Goals

Minimal Dependencies

Only requires C++20 and the standard library—nothing else.

Secure

Timeouts, limits and a strict pattern and input checking makes this library suitable to safely work with patterns and text from unknown origins.

Overview

THe primary goals of this modern C++ regular expression engine are security, robustness, and a clean, understandable codebase.

Secure by Design

Security was a core focus from the start:

  • The engine is implemented in plain, explicit C++, avoiding code generation or macro-based lexers.

  • The code is written defensively, with comprehensive error and limit checks.

  • It is designed to safely handle data from untrusted sources, making it suitable for embedded, backend, or toolchain usage.

This approach ensures predictable behavior and minimizes the risk of memory or parsing vulnerabilities.

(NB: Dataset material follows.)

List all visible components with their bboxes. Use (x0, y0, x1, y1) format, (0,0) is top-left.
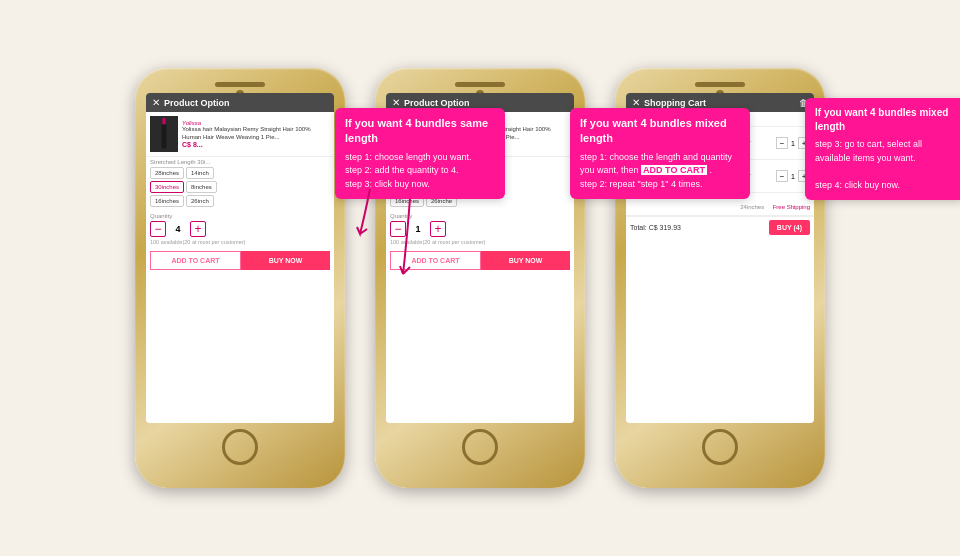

This, of course, comes at the cost of performance. We did our best to build a fast and moden engine, but not at the cost of security. Therefore, if security minimal dependencies are your main focus, this is the right engine for you. If regular expression matching is the main bottleneck in your application, this is definitely not your first choice.

Dependency-Free

The regular expression engine is intentionally designed with zero external dependencies:

  • No third-party libraries are required.

  • Safe UTF-8 string handling with support for Unicode character properties and simple case folding with no dependency to any Unicode library.

  • Easy to integrate into any C++ project.

Modern, Readable C++

Written in modern C++ (up to C++20), the codebase is:

  • Compatible with a wide range of C++ compilers

  • Cleanly structured for readability and extensibility

  • Explicit rather than clever, emphasizing clarity over abstraction

We want that you be able to fully understand every part of the code of this library. Also, the code is kept well structured, so you can include it in code reviews for security certifications.

Security Over Performance

Traditionally, regular expression engines are optimized for maximum performance. For that reason, many engines assume that all input comes from trusted sources. In contrast, our engine does not trust any input at all.

  • The UTF-8 encoding of patterns and matched input is checked for encoding errors.

  • Unusual or ambiguous pattern constructs cause errors (e.g. unknown escape sequences).

  • The engine has customizable and compiled in memory limits and timeouts to prevent DOS attacks.